Porta Barete I residenti scrivono al ministro
L’AQUILA. Una lettera per chiedere al ministro per i Beni culturali Dario Franceschini un sopralluogo a Porta Barete. È quella scritta dai residenti di via Roma 207, l’edificio la cui ricostruzione...
L’AQUILA. Una lettera per chiedere al ministro per i Beni culturali Dario Franceschini un sopralluogo a Porta Barete.

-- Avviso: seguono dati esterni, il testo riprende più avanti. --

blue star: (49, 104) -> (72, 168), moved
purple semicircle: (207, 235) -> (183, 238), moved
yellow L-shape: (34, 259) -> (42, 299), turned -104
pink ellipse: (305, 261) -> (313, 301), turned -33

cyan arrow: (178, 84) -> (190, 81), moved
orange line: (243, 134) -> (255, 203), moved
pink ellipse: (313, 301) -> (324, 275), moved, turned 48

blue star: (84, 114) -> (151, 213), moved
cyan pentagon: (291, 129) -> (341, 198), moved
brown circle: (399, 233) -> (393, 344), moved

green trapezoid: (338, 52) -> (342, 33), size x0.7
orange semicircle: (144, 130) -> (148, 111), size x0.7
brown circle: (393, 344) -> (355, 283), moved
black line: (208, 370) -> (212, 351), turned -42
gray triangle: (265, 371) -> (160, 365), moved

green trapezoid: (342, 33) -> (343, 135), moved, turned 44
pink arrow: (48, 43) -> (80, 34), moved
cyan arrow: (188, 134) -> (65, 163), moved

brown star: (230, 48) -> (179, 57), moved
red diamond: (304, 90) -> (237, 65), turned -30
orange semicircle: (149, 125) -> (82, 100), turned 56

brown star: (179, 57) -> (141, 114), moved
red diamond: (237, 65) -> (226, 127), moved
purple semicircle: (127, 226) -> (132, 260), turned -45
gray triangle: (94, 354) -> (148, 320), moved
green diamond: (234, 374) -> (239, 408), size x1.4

È quella scritta dai residenti di via Roma 207, l’edificio la cui ricostruzione è stata bloccata da quella che gli stessi definiscono «un’oscura vicenda con cui pretestuosamente si vuole imporre la delocalizzazione di un solo condominio per aprire un varco sulle mura urbiche». Nell’area archeologica di Porta Barete e sul tratto delle mura interessato, dall’agosto 2015 vige il nuovo vincolo perfezionato dalla Soprintendenza unica, dopo l’annullamento del precedente deciso dal Tar a seguito del ricorso dei condòmini del civico 207. «A seguito dei ritrovamenti archeologici recentemente avvenuti sotto altri condomìni (diversi dal civico 207), nell’area di Santa Croce, i residenti di via Roma 207 rendono noto di aver fatto richiesta di sopralluogo al ministro al fine di favorire un celere riavvio della ricostruzione per tutti, senza disparità di trattamento», scrivono i residenti, che parlano di «(ir)rilevanza archeologica e turistica per quell’area altamente urbanizzata».